Es war in diesem Jahr eine etwas andere Erholung für den dreifachen Olympiasieger nach einer kräftezehrenden Weltcup-Saison. Der eigentlich obligatorische Urlaub im April - gestrichen wegen der Corona-Pandemie. Und so blieben sie allesamt zu Hause im Flossenbürger Ortsteil St. Ötzen. "Wir haben uns strikt an die Regeln gehalten, hatten wenig Kontakte." Auch nicht zu Erics Eltern, die im Erzgebirge leben. Eric, Laura, Philipp, Leopold und die kleine Emma genossen die gemeinsame Zeit. "Ich muss nicht ständig auf Achse sein", meint der 31-Jährige, der so ein Gefühl bisher nicht kannte: "Ich glaube, ich war in meiner Karriere noch nie so lange am Stück zu Hause."

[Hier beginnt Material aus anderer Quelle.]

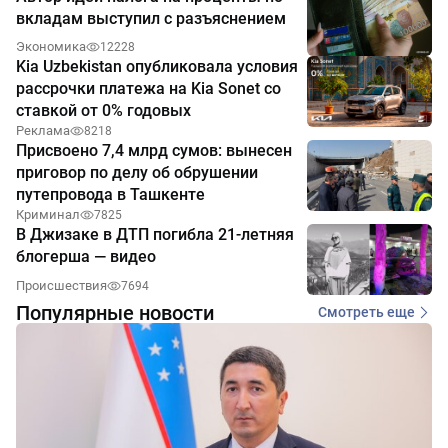
вкладам выступил с разъяснением
Экономика
12228
Kia Uzbekistan опубликовала условия
рассрочки платежа на Kia Sonet со
ставкой от 0% годовых
Реклама
8218
Присвоено 7,4 млрд сумов: вынесен
приговор по делу об обрушении
путепровода в Ташкенте
Криминал
7825
В Джизаке в ДТП погибла 21-летняя
блогерша — видео
Происшествия
7694
Популярные новости
Смотреть еще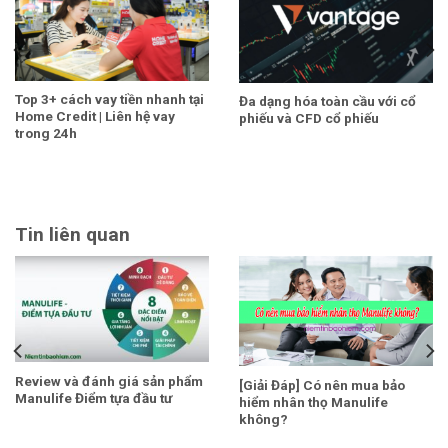
Top 3+ cách vay tiền nhanh tại
Đa dạng hóa toàn cầu với cổ
Home Credit | Liên hệ vay
phiếu và CFD cổ phiếu
trong 24h
Tin liên quan
Review và đánh giá sản phẩm
[Giải Đáp] Có nên mua bảo
Manulife Điểm tựa đầu tư
hiểm nhân thọ Manulife
không?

Frenzels Empfang in Flossenbürg nach Olympia 2018

Nicht nur mitlaufen

Für Frenzel selbst ist immer noch Olympia 2022 in Peking das große Ziel. Es wären seine vierten Spiele, damit würde er auch im deutschen Sport-Olymp weiter nach oben klettern. Er hat grob geplant, nach den Spielen in der chinesischen Hauptstadt aufzuhören, aber da ist noch sein Ehrgeiz. "Erst will ich zu Olympia, und dann entscheide ich, was kommt", lässt er Raum für Spekulationen. Wenn er dann weiter absolut wettbewerbsfähig sei, könne er sich auch eine Fortsetzung seiner Karriere vorstellen. "Es geht da nicht einfach ums mithalten", sagt er bestimmt. Einfach nur dabei zu sein, ist nicht Frenzels Ding. Sein Motto war schon immer: "Wenn ich antrete, will ich auch gewinnen."